# precooking pasta?



## shugga (Aug 8, 2002)

I am having a retirement party for my husband in a few weeks and had planned on making some kind of pasta as one of the dishes. There will be about 30 -40 people at the party.
Is it possible to cook the ziti earlier in the day and then just reheat and pour the sauce over it? How do you keep it from getting sticky and how do you reheat it? HELP!!
TIA


----------



## katbalou (Nov 21, 2001)

shugga, 
pasta can be pre-cooked. do not overcook. rinse with cold water, until the pasta is no longer warm. do not soak in water as it will get soggy. store in the fridge, reheat by dipping it in simmering water. then top with hot sauce.
kat


----------



## peachcreek (Sep 21, 2001)

I do what Kat does with the addition of after I cool and drain the pasta I coat it lightly with olive oil to keep it from sticking together. Good luck.


----------



## pete (Oct 7, 2001)

To oil after cooling, or not. People I know tend to have very strong feelings one way or another about this! Though I don't think that it makes that big of a difference, I prefer not to oil as I feel that it causes the sauce to not be able to cling as well to the pasta. As soon as the pasta is cool we portion ours into bags so it doesn't matter if the pasta sticks. Once it hits the hot water again it becomes unstuck. If you don't have a pot big enough to reheat the pasta all at the same time, then you might want to oil the pasta. It will make it easier to work with. But, please use as little oil as possible. If I use oil, I oil it while it is still in the colander and shake off any excess. That way your pasta is not swimming in oil.


----------



## cape chef (Jul 31, 2000)

Shugga,

Good luck with your party.

Not to add to the confusion,but I would consider some oil on your pasta after youv'e pre-cooked it.

You can also (if you have oven space) warm your pasta in a hotel pan with hot water added (not much,just to create steam)wrap with tin foil and bring it up to temp that way,when drain.

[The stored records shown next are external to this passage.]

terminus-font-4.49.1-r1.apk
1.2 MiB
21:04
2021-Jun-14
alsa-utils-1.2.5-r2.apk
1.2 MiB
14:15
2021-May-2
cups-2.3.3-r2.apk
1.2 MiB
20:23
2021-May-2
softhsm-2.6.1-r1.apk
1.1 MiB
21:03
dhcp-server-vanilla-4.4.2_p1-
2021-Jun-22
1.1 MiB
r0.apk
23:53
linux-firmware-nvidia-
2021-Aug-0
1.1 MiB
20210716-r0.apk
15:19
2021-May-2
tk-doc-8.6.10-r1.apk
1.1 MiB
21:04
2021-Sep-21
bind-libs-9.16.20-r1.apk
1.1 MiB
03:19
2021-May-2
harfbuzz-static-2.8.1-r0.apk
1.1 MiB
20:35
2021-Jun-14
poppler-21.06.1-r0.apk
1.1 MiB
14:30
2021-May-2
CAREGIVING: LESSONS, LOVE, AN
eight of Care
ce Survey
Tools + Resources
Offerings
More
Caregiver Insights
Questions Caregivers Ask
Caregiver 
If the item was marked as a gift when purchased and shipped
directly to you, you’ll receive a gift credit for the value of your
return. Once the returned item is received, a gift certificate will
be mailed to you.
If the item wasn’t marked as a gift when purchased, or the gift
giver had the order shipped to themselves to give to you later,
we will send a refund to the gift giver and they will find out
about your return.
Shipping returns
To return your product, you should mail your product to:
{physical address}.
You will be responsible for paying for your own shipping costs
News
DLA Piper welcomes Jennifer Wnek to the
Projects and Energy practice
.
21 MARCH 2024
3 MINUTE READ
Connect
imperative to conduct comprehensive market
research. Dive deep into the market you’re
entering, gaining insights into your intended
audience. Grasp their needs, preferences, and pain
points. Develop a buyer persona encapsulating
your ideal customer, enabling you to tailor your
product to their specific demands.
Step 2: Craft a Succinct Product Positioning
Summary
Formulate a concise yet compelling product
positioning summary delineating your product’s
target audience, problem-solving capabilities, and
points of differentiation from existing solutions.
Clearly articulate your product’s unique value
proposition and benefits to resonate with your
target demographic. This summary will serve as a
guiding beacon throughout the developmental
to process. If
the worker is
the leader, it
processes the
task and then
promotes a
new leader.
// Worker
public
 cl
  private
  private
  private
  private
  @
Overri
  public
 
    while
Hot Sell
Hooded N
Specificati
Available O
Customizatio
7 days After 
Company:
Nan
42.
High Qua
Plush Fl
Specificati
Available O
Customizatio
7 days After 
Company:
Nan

I come from the school of thought that the pasta should then be tossed with the sauce instead of just ladeling over the top.


----------



## topa (Aug 15, 2002)

I recommend the same as Pete. Usually I will seperate the pasta into batches of the size that I can reheat, although if I have to cater a group numbering into the 175+ range then I definately will oil it (remembering the colander step). Good luck with your party!


----------